Dal canto suo il governatore della Lombardia Roberto Maroni, all’opposizione che gli chiede di dimettersi dopo i risultati di Milano e Varese, risponde con orgoglio di essere rimasto l’unico vero referente del potere istituzionale nel centro-destra perché “il sistema Lombardia” funziona. Ma di certo non è un monolite, questa Lega Nord. Anzi, i colonnelli si agitano e si rivoltano. C’è chi dice che Calderoli starebbe fremendo di rabbia nei confronti di Giorgetti, ritenuto artefice della sconfitta di Varese almeno tanto quanto Maroni. E che Maroni vorrebbe cogliere l’occasione per spazzare via Salvini, frenato però da una prestazione nel varesotto quantomeno dubbia. E che Salvini avrebbe pure lui probabilmente la tentazione del lanciafiamme in sezione di Renzi, se non fosse che effettivamente lo sbarco a sud è fallito e che a Nord dalla bergamasca, a Varese, a Milano, la campagna non è certo stata di successo. C’è addirittura chi racconta di come le piazze, nel sud Italia, all’arrivo di Salvini si riempissero. Lasciando però tremendamente vuote le urne, che poi sono l’unica cosa che conta. Quindi, in Lega c’è aria pesantissima, e in generale nel centrodestra.

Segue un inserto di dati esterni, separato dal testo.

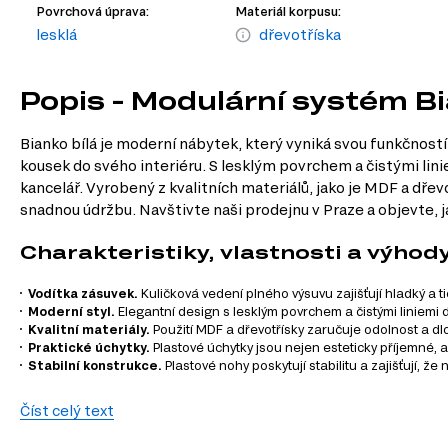
Povrchová úprava:
Materiál korpusu:
lesklá
dřevotříska
Popis - Modulární systém Bi
Bianko bílá je moderní nábytek, který vyniká svou funkčností 
kousek do svého interiéru. S lesklým povrchem a čistými linie
kancelář. Vyrobený z kvalitních materiálů, jako je MDF a dře
snadnou údržbu. Navštivte naši prodejnu v Praze a objevte, 
Charakteristiky, vlastnosti a výhod
Vodítka zásuvek.
Kuličková vedení plného výsuvu zajišťují hladký a t
Moderní styl.
Elegantní design s lesklým povrchem a čistými liniemi
Kvalitní materiály.
Použití MDF a dřevotřísky zaručuje odolnost a dl
Praktické úchytky.
Plastové úchytky jsou nejen esteticky příjemné, a
Stabilní konstrukce.
Plastové nohy poskytují stabilitu a zajišťují, ž
Informace o sérii nábytku
Číst celý text
Bianko bílá je součástí modulového systému, který se sklád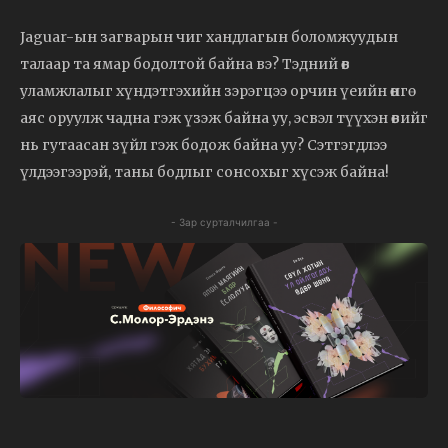
Jaguar-ын загварын чиг хандлагын боломжуудын
талаар та ямар бодолтой байна вэ? Тэдний өв
уламжлалыг хүндэтгэхийн зэрэгцээ орчин үеийн өнгө
аяс оруулж чадна гэж үзэж байна уу, эсвэл түүхэн өвийг
нь гутаасан зүйл гэж бодож байна уу? Сэтгэгдлээ
үлдээгээрэй, таны бодлыг сонсохыг хүсэж байна!
- Зар сурталчилгаа -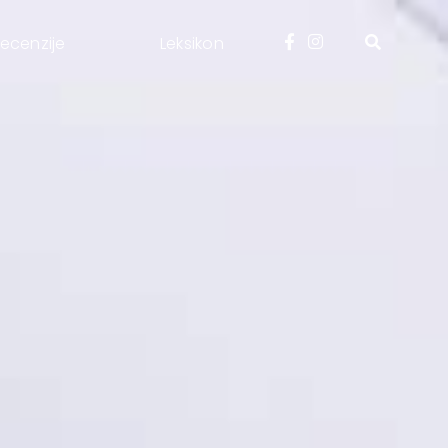
ecenzije
Leksikon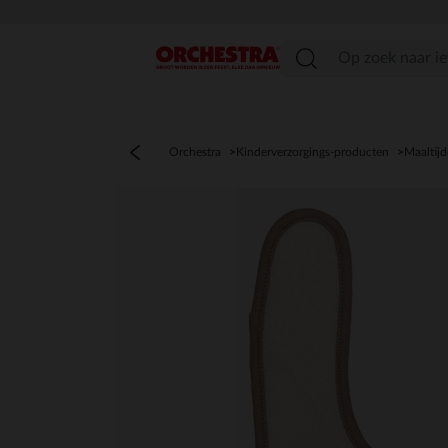
menu
Orchestra
Kinderverzorgings-producten
Maaltij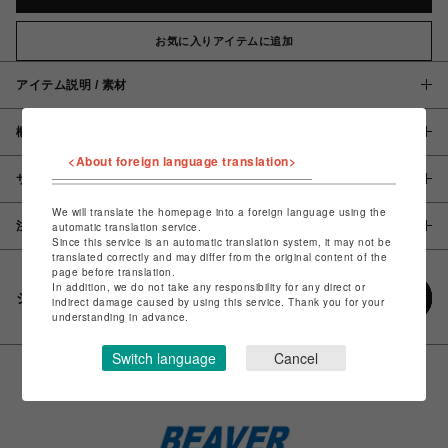
お気に入りアイテムに追加
アイテム説明 / 素材
概要
<About foreign language translation>
サイズ
We will translate the homepage into a foreign language using the
注意事項
automatic translation service.
Since this service is an automatic translation system, it may not be
translated correctly and may differ from the original content of the
page before translation.
In addition, we do not take any responsibility for any direct or
シェアする
indirect damage caused by using this service. Thank you for your
understanding in advance.
Switch language
Cancel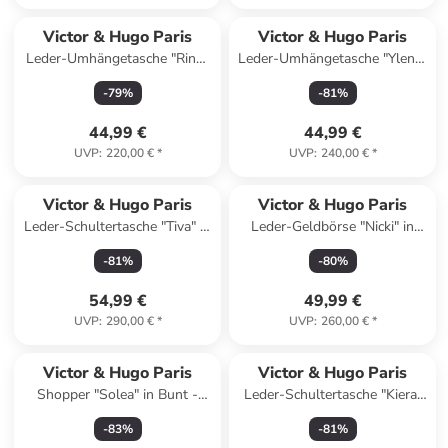
Reserviert
Reserviert
Victor & Hugo Paris
Victor & Hugo Paris
Leder-Umhängetasche "Ring"
Leder-Umhängetasche "Ylena"
in Schwarz - (B)21 x (H)16 x
in Camel - (B)25 x (H)24 x
-
79
%
-
81
%
(T)5 cm
(T)8 cm
44,99 €
44,99 €
UVP
:
220,00 €
*
UVP
:
240,00 €
*
Victor & Hugo Paris
Victor & Hugo Paris
Leder-Schultertasche "Tiva" in
Leder-Geldbörse "Nicki" in
Beige - (B)23 x (H)13 x (T)6
Silber - (B)19 x (H)11 x (T)2
-
81
%
-
80
%
cm
cm
54,99 €
49,99 €
UVP
:
290,00 €
*
UVP
:
260,00 €
*
Victor & Hugo Paris
Victor & Hugo Paris
Shopper "Solea" in Bunt -
Leder-Schultertasche "Kiera"
(B)50 x (H)28 x (T)18 cm
in Silber - (B)21 x (H)15 x (T)7
-
83
%
-
81
%
cm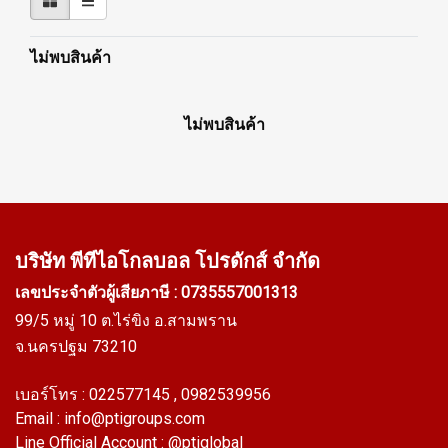
ไม่พบสินค้า
ไม่พบสินค้า
บริษัท พีทีไอ
โกลบอล โปรดักส์ จำกัด
เลขประจำตัวผู้เสียภาษี : 0735557001313
99/5 หมู่ 10 ต.ไร่ขิง อ.สามพราน
จ.นครปฐม 73210
เบอร์โทร :
022577145
, 0982539956
Email :
info@ptigroups.com
Line Official Account :
@ptiglobal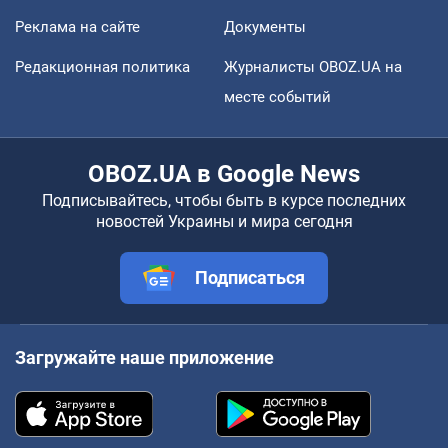
Реклама на сайте
Документы
Редакционная политика
Журналисты OBOZ.UA на
месте событий
OBOZ.UA в Google News
Подписывайтесь, чтобы быть в курсе последних
новостей Украины и мира сегодня
Подписаться
Загружайте наше приложение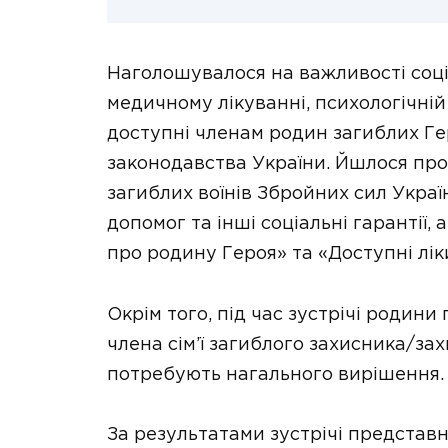
Наголошувалося на важливості соці
медичному лікуванні, психологічній р
доступні членам родин загиблих Гер
законодавства України. Йшлося про
загиблих воїнів Збройних сил Укра
допомог та інші соціальні гарантії,
про родину Героя» та «Доступні лік
Окрім того, під час зустрічі родин
члена сім’ї загиблого захисника/за
потребують нагального вирішення.
За результатами зустрічі представн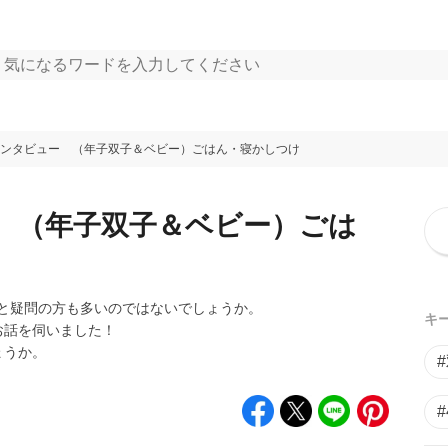
ンタビュー （年子双子＆ベビー）ごはん・寝かしつけ
 （年子双子＆ベビー）ごは
と疑問の方も多いのではないでしょうか。
キ
お話を伺いました！
ょうか。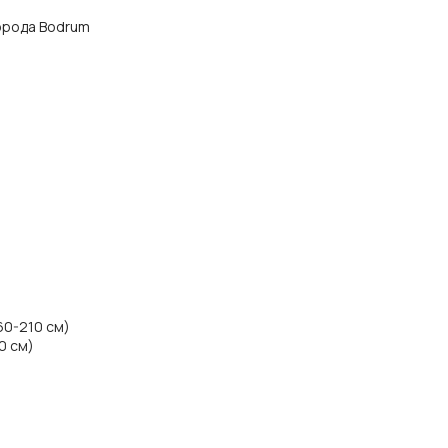
 города Bodrum
60-210 см)
0 см)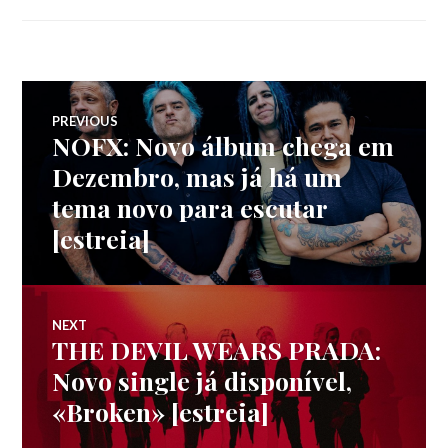
Navegação
PREVIOUS
NOFX: Novo álbum chega em
Previous
de
post:
Dezembro, mas já há um
tema novo para escutar
artigos
[estreia]
NEXT
THE DEVIL WEARS PRADA:
Next
post:
Novo single já disponível,
«Broken» [estreia]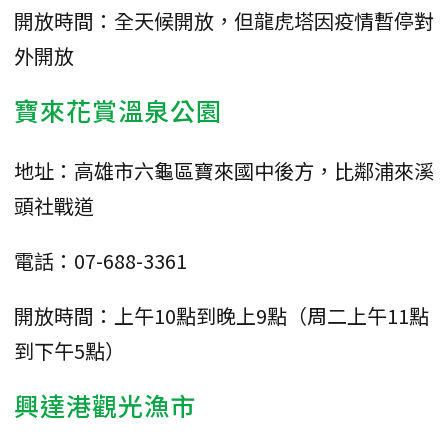
開放時間：全天候開放，但龍虎塔因疫情暫停對
外開放
寶來花賞溫泉公園
地址：高雄市六龜區寶來國中後方，比鄰浦來溪
頭社戰道
電話：07-688-3361
開放時間：上午10點到晚上9點（周二上午11點
到下午5點）
興達港觀光漁市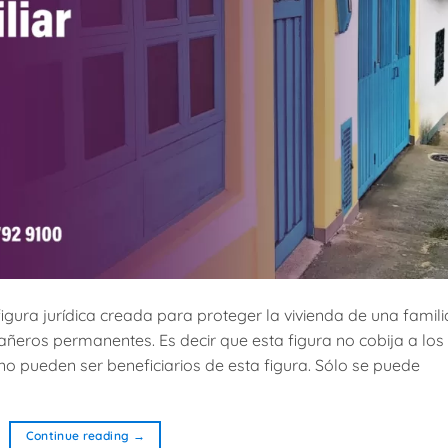
figura jurídica creada para proteger la vivienda de una famili
eros permanentes. Es decir que esta figura no cobija a los
e no pueden ser beneficiarios de esta figura. Sólo se puede
Continue reading
→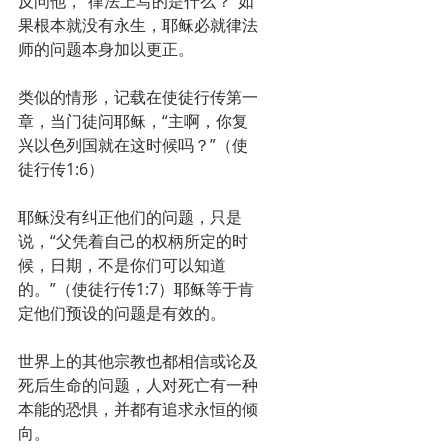
反问他，“律法上写的是什么？”如
果根本就没有永生，耶稣必就律法
师的问题本身加以更正。 
类似的情形，记载在使徒行传第一
章，当门徒问耶稣，“主啊，你复
兴以色列国就在这时候吗？”（使
徒行传1:6）
耶稣没有纠正他们的问题，只是
说，“父凭着自己的权柄所定的时
候，日期，不是你们可以知道
的。”（使徒行传1:7）耶稣等于肯
定他们预设的问题是有效的。 
世界上的其他宗教也都相信或论及
死后生命的问题，人对死亡有一种
本能的恐惧，并都有追求永恒的倾
向。 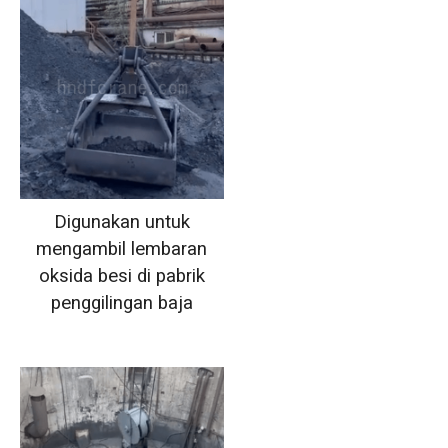
Digunakan untuk
mengambil lembaran
oksida besi di pabrik
penggilingan baja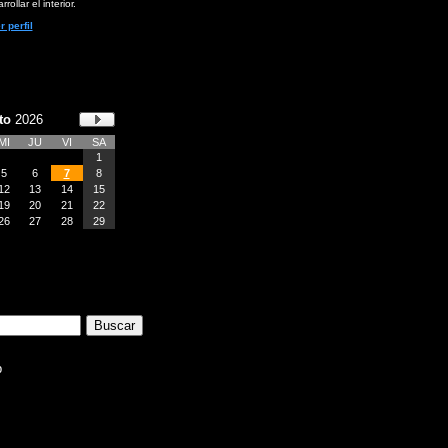
rollar el interior.
r perfil
to
2026
MI
JU
VI
SA
1
5
6
7
8
12
13
14
15
19
20
21
22
26
27
28
29
b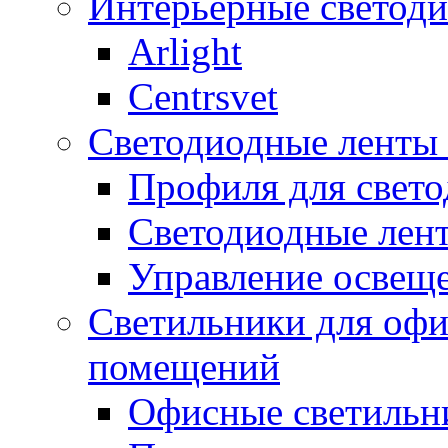
Интерьерные светоди
Arlight
Centrsvet
Светодиодные ленты
Профиля для свет
Светодиодные лен
Управление освещ
Светильники для оф
помещений
Офисные светильн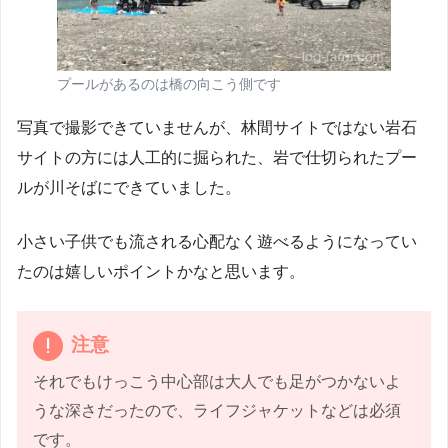
プールがあるのは橋の向こう側です
写真で撮影できていませんが、林間サイトではない岩石
サイトの方には人工的に掘られた、岩で仕切られたプー
ルが川そばにできていました。
小さい子供でも流される心配なく遊べるようになってい
たのは嬉しいポイントかなと思います。
注意
それでもけっこう中心部は大人でも足がつかないよ
うな深さだったので、ライフジャケットなどは必須
です。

Tanto che qualcuno giura che, nonostante le condizioni di salute precarie, il vecchio leone non abbia perso le sue unghie. A decidere sarebbe comunque, ancora una volta, Silvio Berlusconi che sembra sempre più orientato ad affidare fuori dai perimetri delle beghe interne, l’eredità della sua leadership. E il messaggio pare essere arrivato chiaro a chi di dovere.